On the home front here at Kater House/ City House, a few noteworthy items from the past couple of weeks are blogworthy, but I will tell you about one of them here and save the rest for another post:

TJ is becoming a foam-sword-basher-wannabe after all. Remember when I admitted that I secretly should have been a foam-sword-basher but I couldn't muster the conviction? Part of all that arose in high school when I overheard my dad listening to some Steeleye Span on the reel-to-reel. I couldn't tell you why, but it grabbed me - the first song I started getting stuck in my head was "Two Magicians" from Now We are Six (Shanachie, 1974). I made him make me some cassette tapes of that album and he threw in Hark! The Village Wait(1970), Please to See the King(1971), Below the Salt (1972), Parcel of Rogues(1973), and All Around my Hat(1975). *** Thus began my nagging, accidental obsession with all things Traditional Ballady.

In the late 1960s and early 70s, we really got lucky (not me personally, I wasn't around just yet) in that Folk Rock became a semi-acceptable popular genre.
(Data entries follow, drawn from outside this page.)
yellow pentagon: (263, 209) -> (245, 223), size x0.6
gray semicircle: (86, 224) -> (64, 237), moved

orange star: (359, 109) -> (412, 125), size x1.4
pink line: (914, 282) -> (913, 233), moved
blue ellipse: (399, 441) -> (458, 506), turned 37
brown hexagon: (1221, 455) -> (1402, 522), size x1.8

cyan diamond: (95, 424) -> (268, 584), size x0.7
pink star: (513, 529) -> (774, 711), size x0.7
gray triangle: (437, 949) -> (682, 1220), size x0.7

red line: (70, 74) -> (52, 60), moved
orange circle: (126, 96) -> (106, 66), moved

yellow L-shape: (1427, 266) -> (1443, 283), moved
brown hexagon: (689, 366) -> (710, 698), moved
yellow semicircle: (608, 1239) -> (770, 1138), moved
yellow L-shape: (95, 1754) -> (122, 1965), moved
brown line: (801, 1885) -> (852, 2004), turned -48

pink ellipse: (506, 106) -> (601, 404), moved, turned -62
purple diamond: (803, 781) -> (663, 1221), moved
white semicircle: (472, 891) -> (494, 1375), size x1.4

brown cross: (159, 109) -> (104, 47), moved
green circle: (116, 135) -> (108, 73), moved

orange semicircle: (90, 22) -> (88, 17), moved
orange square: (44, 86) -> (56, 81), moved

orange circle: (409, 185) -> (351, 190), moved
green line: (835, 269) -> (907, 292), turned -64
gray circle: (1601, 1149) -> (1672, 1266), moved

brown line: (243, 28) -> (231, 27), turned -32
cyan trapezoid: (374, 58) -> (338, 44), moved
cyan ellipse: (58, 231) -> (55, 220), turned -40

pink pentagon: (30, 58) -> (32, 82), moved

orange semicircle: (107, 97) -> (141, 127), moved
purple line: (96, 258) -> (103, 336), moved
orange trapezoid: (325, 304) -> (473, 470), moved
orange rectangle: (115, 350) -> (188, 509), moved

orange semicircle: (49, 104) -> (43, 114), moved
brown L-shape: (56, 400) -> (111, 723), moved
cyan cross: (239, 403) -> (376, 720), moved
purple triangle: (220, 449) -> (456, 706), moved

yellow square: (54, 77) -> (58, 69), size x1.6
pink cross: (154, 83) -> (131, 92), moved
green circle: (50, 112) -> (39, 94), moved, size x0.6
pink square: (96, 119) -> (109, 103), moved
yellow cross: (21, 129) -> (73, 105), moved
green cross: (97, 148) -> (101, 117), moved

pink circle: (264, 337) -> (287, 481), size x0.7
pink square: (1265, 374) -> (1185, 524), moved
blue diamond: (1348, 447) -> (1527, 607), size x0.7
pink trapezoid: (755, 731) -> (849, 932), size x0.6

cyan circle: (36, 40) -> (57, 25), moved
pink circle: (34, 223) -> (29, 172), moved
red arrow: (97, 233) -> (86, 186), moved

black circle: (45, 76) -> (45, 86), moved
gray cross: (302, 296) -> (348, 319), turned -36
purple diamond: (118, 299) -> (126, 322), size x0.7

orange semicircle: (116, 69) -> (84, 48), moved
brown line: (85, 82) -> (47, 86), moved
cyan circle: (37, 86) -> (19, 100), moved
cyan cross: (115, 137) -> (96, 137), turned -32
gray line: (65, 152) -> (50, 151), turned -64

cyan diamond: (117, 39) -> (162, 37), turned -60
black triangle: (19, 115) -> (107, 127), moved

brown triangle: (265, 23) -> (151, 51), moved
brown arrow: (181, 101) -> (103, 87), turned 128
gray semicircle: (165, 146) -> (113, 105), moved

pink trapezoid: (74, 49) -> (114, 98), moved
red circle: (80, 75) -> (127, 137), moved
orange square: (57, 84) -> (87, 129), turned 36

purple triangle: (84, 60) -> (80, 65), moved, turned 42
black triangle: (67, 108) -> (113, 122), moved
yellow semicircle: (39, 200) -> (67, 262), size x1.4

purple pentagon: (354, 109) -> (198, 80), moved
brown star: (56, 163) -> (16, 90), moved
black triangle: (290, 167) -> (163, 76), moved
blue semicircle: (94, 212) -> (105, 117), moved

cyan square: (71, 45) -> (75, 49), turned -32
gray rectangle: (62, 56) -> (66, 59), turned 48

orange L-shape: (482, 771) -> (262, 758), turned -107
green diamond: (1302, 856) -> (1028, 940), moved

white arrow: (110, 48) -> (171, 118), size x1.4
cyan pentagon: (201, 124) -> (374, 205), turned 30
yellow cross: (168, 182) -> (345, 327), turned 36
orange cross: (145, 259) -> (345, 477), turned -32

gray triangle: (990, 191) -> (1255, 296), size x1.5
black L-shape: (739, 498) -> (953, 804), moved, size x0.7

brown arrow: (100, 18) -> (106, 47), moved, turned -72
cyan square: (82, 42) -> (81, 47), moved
I'm not talking about the Byrds and Bob Dylan, I'm talking about British/Celtic traditional ballads in their raw form being arranged for electric guitar solo, best exemplified by Steeleye and the Pentangle. Can you believe it? Believe it. Sometimes I listen to this stuff and really feel like I came out in the wrong decade, but what's done is done. Anyway, some of this purer stuff influenced bands like Jethro Tull (Songs from the Wood and Heavy Horses, 1977-78), Fleetwood Mac, and Led Zeppelin to name a few.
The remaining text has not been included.